La méthylation des histones se trouve sur les résidus lysines et bien qu’elle puisse être observée ailleurs (histidines, arginines), la méthylation sur les lysines (K) des histones H3 (H3K4, H3K9, H3K27, H3K36 et H3K79) et H4 (H4K20) sont les plus couramment étudiées et les mieux caractérisées (Taverna et al. 2007). Au même titre que les autres modifications post- traductionnelles apportées aux histones, la méthylation permet de réguler l’état de condensation de la chromatine et l’expression de ses gènes (Taverna et al. 2007). Initialement considérée comme étant une marque permanente (Byvoet et al. 1972), la méthylation des histones est un processus réversible et dynamique (Zee et al. 2010). La méthylation des lysines est assurée par deux familles d’histone lysine méthyltransférases (HKMT) : les protéines comprenant un domaine SET (SET-

domain-containing proteins) (Rea et al. 2000) et les protéines DOT1-like (DOT1-like proteins) (Feng et al. 2002). Il est important de noter qu’il existe trois degrés de méthylation : les résidus lysines peuvent être soit mono-méthylés (me1), di-méthylés (me2) ou tri-méthylés (me3). Les histone déméthylases comportent également deux classes d’enzymes distinctes : les amine oxydases (Shi et al. 2004) et les dioxygénases comprenant un domaine JmjC (jumonji C (JmjC)- domain-containing, iron-dependent dioxygenases) (Tsukada et al. 2006). Les effets de la méthylation sur l’activité transcriptionnelle nécessitent le recrutement de diverses protéines liant le groupement méthyle et ce recrutement est favorisé par la charge positive et l’hydrophobicité apportées par le ou les groupements méthyles (Nielsen et al. 2002). De ce fait, il n’est pas possible, en regardant uniquement le type de méthylation, de prédire avec certitude si l’effet de la méthylation des histones sur la transcription sera une stimulation ou une inhibition; il est crucial d’identifier la nature des protéines recrutées, ce qui dépend du contexte. Prenons comme exemple la triméthylation du résidu lysine 4 de l’histone 3 (H3K4me3) : cette empreinte est généralement associée avec des gènes constitutivement actifs (Santos-Rosa et al. 2002). Cependant, cette même empreinte peut également être inhibitrice après le recrutement d’un complexe protéique répresseur comprenant la famille des inhibiteurs de croissance ING (inhibitor of growth) en réponse aux dommages à l’ADN dans le but de bloquer l’expression de gènes de prolifération (Shi et al. 2006).

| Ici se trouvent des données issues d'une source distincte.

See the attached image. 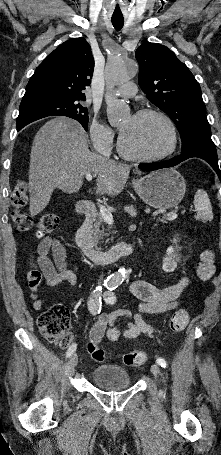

On observe l’implication de la méthylation des histones dans diverses mécanismes physiologiques incluant la régulation du cycle cellulaire, la réparation de l’ADN, le développement et la différentiation cellulaire (Greer & Shi 2012). Il n’est donc pas surprenant de découvrir que lorsque ces mécanismes sont dérégulés dans des contextes pathologiques, on détecte en parallèle une altération dans la méthylation des histones. Bien que ce lien soit largement documenté dans diverses formes de cancer chez l’humain, telles que la leucémie et le cancer du sein et de la prostate (Chi et al. 2010), l’implication de la méthylation des histones dans le contexte inflammatoire des MCV est encore peu étudiée. Une étude récente démontre cependant que l’exposition de macrophages à des LDL oxydées promeut l’apparition de H3K4me3 au niveau du promoteur de gènes inflammatoires tels que TNF- et IL-6 (Bekkering et al. 2014). De plus, il est possible de prévenir la production de cytokines pro-inflammatoires par les macrophages à l’aide d’un inhibiteur des histones méthyltransférases (Van den Bossche et al. 2014).